A new twist on the traditional sago pudding with juicy prune, tangy orange and sweet caramel flavours.
Ingredients
3 Tbsp | Sago (Main) |
2 Tbsp | Caster sugar |
2 cups | Milk |
1 cup | Cream, plus 2 Tbsp extra |
2 tsp | Butter |
1 | Vanilla pod |
1 | Whole nutmeg |
12 | Pitted prunes |
½ cup | Water |
1 | Orange, (2 tsp zest) |
½ cup | Orange juice, (fresh) |
½ cup | Caster sugar |
Directions
- Preheat oven to 160C. Place the sago and sugar in the bottom of an ovenproof dish. Stir to combine, then pour over the milk and cream.

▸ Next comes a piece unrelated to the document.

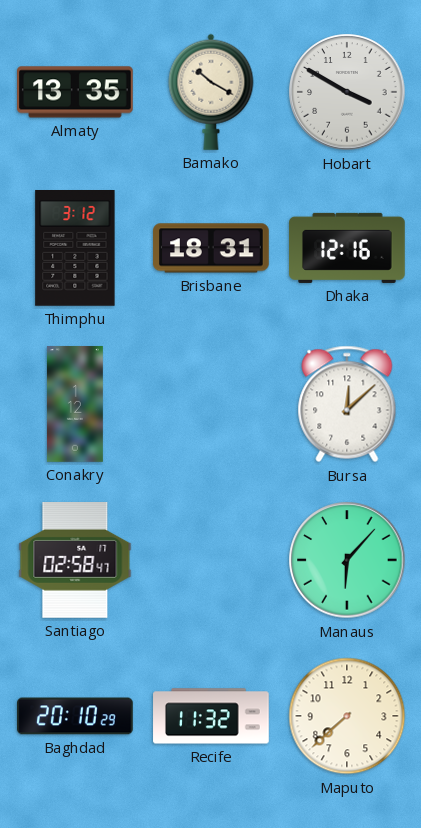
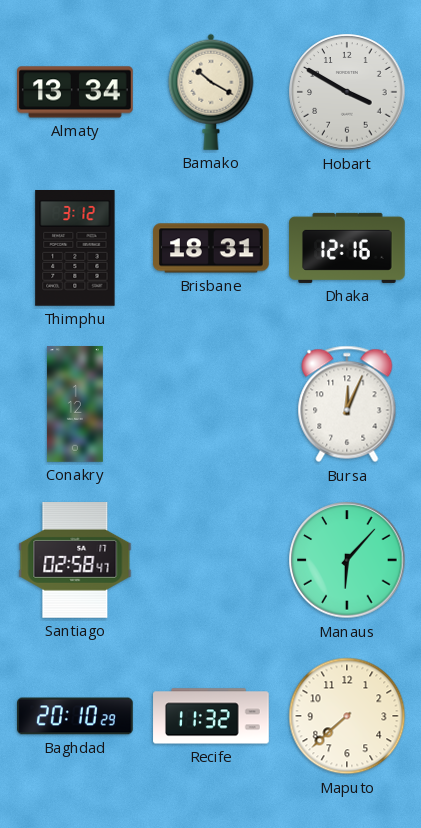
Almaty: 13:35 -> 13:34
Bursa: 12:08 -> 12:04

- Split the vanilla pod, scrape out the seeds and whisk into the milk and add the pod.
- Dot the butter and grate a little fresh nutmeg over the top. Carefully transfer to the oven. Bake for 2 hours but check after 30 minutes to stir thoroughly.
- In a heavy-based saucepan, put the prunes, water, zest, juice and sugar. Simmer for approximately 30 minutes or until the prunes become soft. Remove the prunes, bring the sauce to a boil and add the cream. Reduce the sauce and drizzle over the prunes to serve.